La pareja del psicópata de la Moncloa, en sus comparecencias, o bien ha mantenido un silencio que visto lo visto -luego abundaré sobre eso- podría calificarse, sin temor a errar, de prudente, o bien ha leído una soflama que, repito, justificaba su silencio alternativo.
Porque cuando por fin ha decidido abrir la
boca para algo más que para respirar y ha declarado en sede judicial por
primera vez, ha hecho que más de uno se pregunte si su defensa jurídica la ha
contratado su peor enemigo, o si se limita a no hacerle ni refitolero caso.

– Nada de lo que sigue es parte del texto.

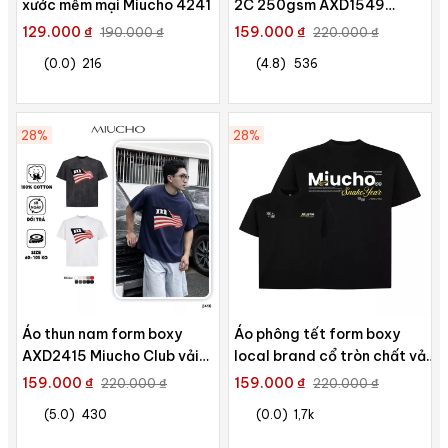
xước mềm mại Miucho 4241
2C 250gsm AXD1549
Miucho Club Local Brand in
129.000 ₫
159.000 ₫
190.000 ₫
220.000 ₫
basic
(0.0)
216
(4.8)
536
28%
28%
Áo thun nam form boxy
Áo phông tết form boxy
AXD2415 Miucho Club vải
local brand cổ tròn chất vải
cotton 2 chiều thoáng mát
cotton 2c 250gsm 1821
159.000 ₫
159.000 ₫
220.000 ₫
220.000 ₫
cổ tròn in mix
Miucho Club in typography
(5.0)
430
(0.0)
1,7k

Porque entra dentro de lo lógico echar la
culpa a la Universidad Complutense, una entidad llena de gente muy leída y escribida
que lo tendría fácil para aprovecharse de alguien como ella, que tiene una
formación académica tirando a ramplona y una experiencia laboral tirando a
escasa y prescindible.
Pero decir que actuó sin ánimo de lucro
ya cae dentro del cachondeo más absoluto. Porque si algo ha quedado claro en
todo este tiempo es que la interfecta montó el chiringuito con todo el ánimo de
lucro del mundo, para ella y para todos los que participaron en el contubernio.
No en vano, hasta sus más allegados hablan de actividad profesional. Y cuando alguien ejerce una profesión, sea la más antigua del mundo o cualquier otra, es precisamente para lucrarse.